The Senate is scheduled to leave June 29 for the Independence Day recess. House Republican leaders have until June 22 to revive their farm bill. The 2014 farm law expires on Sept. 30, although some provisions will remain in effect for months afterward.

Agriculture leaders have repeated a mantra of providing “certainty” and “predictability” to farmers by enacting the 2018 farm bill on time. “Commodity prices are low. We need to move this bill to help them,” said North Dakota Sen. John Hoeven. Since 1990, lawmakers have finished work on farm bills months later than planned. The 2014 law, for example, began as the 2012 farm bill. Roberts said the Senate might consider the farm bill as early as next week. “Could be. Hope so,” he said.
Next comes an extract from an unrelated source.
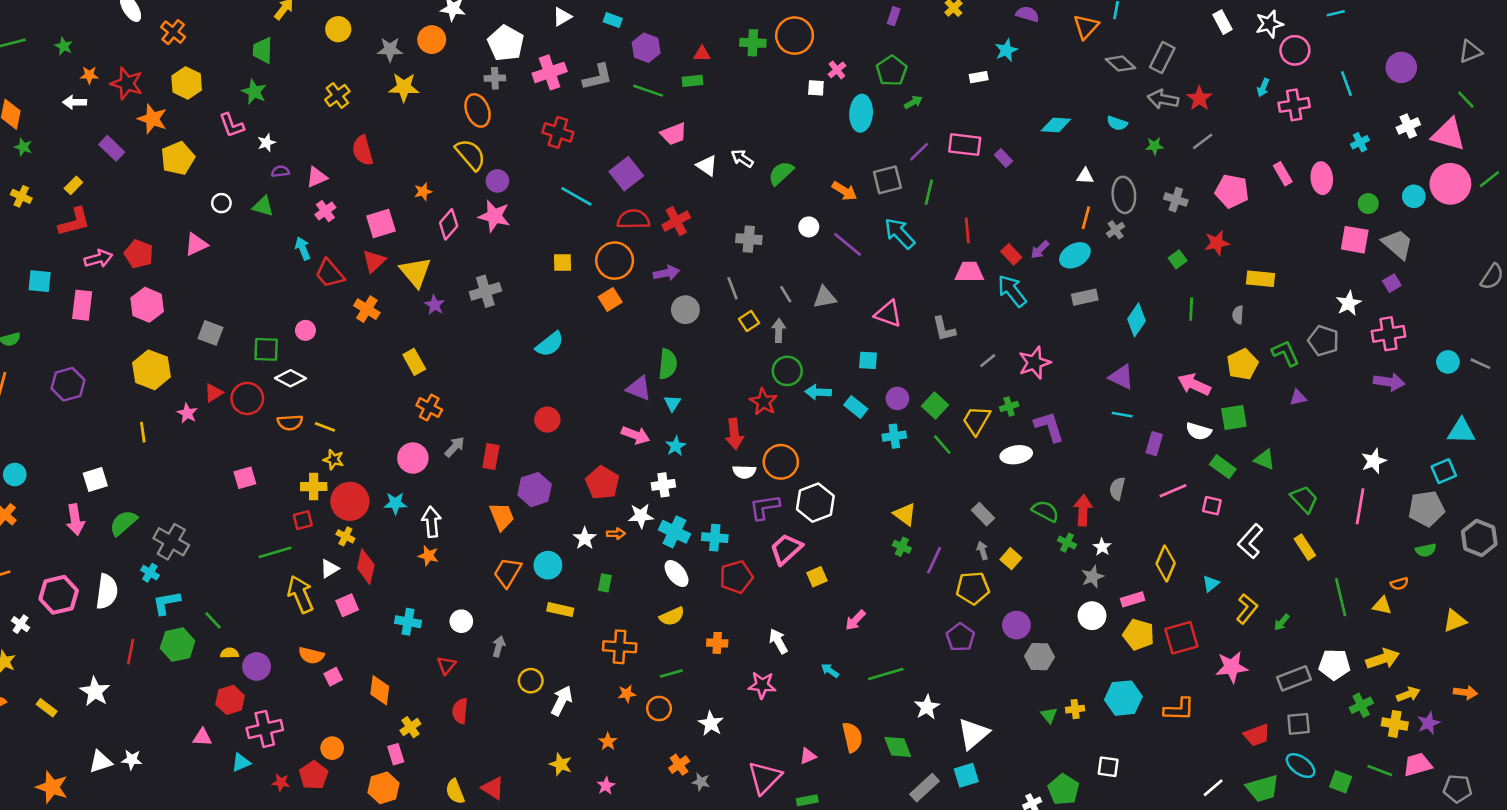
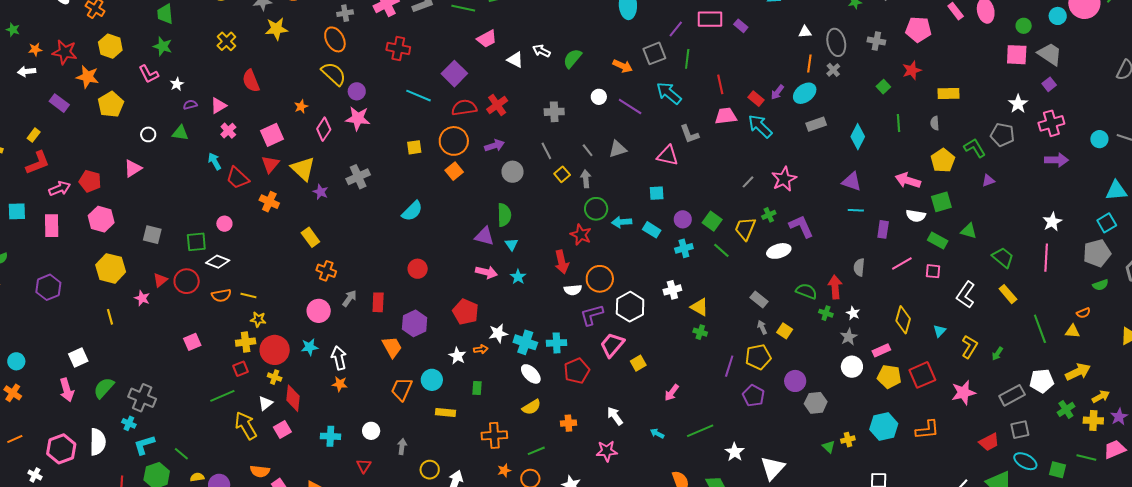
gray L-shape: (944, 329) -> (689, 134), moved
white cross: (663, 485) -> (672, 290), moved
purple line: (934, 560) -> (729, 366), moved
Iowa Sen. Chuck Grassley, who wants farm payments focused on family-sized farms, said he will offer a payment limit amendment during the Senate debate. It would set a “hard” cap of $125,000 per person, per year for subsidies and limit the payments to farmers, their spouses, and one “manager” per farm. Grassley was prevented by a technicality from offering the amendment at the committee level and cast the only vote against the bill. The House and Senate adopted a similar provision for the 2104 farm law, but it was deleted from the final version of the bill.

“It’s just the opposite of the House. They’re taking all the limits off,” said Grassley. The House farm bill would make cousins, nieces, and nephews eligible for subsidies and remove payment limits from some types of corporate farms. The Roberts-Stabenow bill would deny payments to people with more than $700,000 in adjusted gross income. The current AGI limit is $900,000. Roberts declined to take a position on the Grassley amendment.

The National Sustainable Agriculture Coalition said it was “outrageous” that Grassley was not allowed to offer his amendment at the committee level. A half-dozen environmental and good-government groups have called for subsidy reforms in the farm bill.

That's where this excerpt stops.